If you have a favorite local coffee shop, chances are you’ve witnessed the increasing popularity of plant-based milks first-hand. The non-dairy milks available to consumers are no longer limited to soy-based products and come in a wide variety of tastes and levels of sweetening. The overall surge in plant-based milk consumption has led to the creation of a $1.6 billion industry, with 10 percent growth in the year preceding August 2018. According to the Plant-Based Foods Association, plant-based milk now represents 15 percent of the total milk market.
As with any popular food trend, marketing litigation did not lag behind alt-milk’s extraordinary growth. In fact, the fight over which products can be properly called milk at all has raged for decades.
The latest skirmish in this ongoing milk war just wrapped up in the Ninth Circuit. The appeals court dismissed a class action brought against almond milk manufacturer Blue Diamond Growers in the Central District of California.
The original case, brought by California resident Cynthia Painter in early 2017, accused Blue Diamond of misleading consumers by bragging on specific health benefits of almond milk but failing to recognize how the product underperforms dairy milk in a variety of vitamin and nutrient benchmarks.

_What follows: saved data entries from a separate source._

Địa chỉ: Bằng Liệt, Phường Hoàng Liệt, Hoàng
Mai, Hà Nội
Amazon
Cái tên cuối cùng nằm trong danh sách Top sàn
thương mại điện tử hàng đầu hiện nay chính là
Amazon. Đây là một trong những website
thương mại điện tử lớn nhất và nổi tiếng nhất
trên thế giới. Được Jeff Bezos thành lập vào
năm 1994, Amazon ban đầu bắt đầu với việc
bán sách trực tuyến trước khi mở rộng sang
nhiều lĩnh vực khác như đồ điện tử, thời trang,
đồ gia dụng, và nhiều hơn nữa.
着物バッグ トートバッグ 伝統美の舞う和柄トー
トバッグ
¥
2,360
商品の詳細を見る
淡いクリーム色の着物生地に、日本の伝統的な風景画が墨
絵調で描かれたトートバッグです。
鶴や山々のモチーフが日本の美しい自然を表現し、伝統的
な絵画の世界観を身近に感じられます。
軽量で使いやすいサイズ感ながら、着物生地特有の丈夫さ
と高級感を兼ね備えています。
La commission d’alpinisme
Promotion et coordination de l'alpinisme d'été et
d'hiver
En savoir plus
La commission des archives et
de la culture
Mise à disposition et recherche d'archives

Moreover, Painter accused Blue Diamond of improperly branding its alt-milk product as “milk,” in violation of the Food, Drug, and Cosmetic Act (FDCA) and California’s Sherman Law. Painter claimed that because Blue Diamond failed to notify consumers about the “percentage of characterizing ingredients” in its product in comparison to standard milk products, it was required to call its products “imitation milk” instead of “milk,” which it failed to do.

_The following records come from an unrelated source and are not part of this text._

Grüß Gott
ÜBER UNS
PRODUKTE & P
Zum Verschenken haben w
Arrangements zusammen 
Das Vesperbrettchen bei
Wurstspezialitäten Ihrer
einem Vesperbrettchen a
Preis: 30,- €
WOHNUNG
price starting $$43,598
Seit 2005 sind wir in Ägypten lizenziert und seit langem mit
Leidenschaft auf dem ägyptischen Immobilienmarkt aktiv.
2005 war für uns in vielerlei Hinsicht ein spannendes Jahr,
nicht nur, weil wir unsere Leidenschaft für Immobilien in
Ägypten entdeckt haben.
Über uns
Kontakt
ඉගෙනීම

The Central District dismissed the case in May 2017, and Painter appealed. In a pithy, five-page affirmation of the lower court decision, the Ninth Circuit agreed that Painter had failed to state a case.
Noting the FDCA’s robust pre-emptive powers, the appeals court dismissed the mislabeling claims, noting that “[t]he FDCA sets forth the bare requirement that foods imitating other foods bear a label with ‘the word imitation and, immediately thereafter, the name of the food imitated.’” Painter’s demand that the labeling include nutritional comparisons or else drop the word milk altogether was therefore not mandated by the FDCA, which superseded her state claims.
The misleading health claims were shot down by the appeals court as well. Painter had conceded that the nutritional information on Blue Diamond’s packaging was accurate; given that fact, a reasonable consumer could not be misled by it, even if it did not note that standard milk was superior by other nutritional measures.
Finally, the appeals court had a lesson for the plaintiff’s bar: Similarity does not equal mimicry. “Notwithstanding any resemblance to dairy milk,” the court wrote, “almond milk is not a ‘substitute’ for dairy milk … because almond milk does not involve literally substituting inferior ingredients for those in dairy milk.”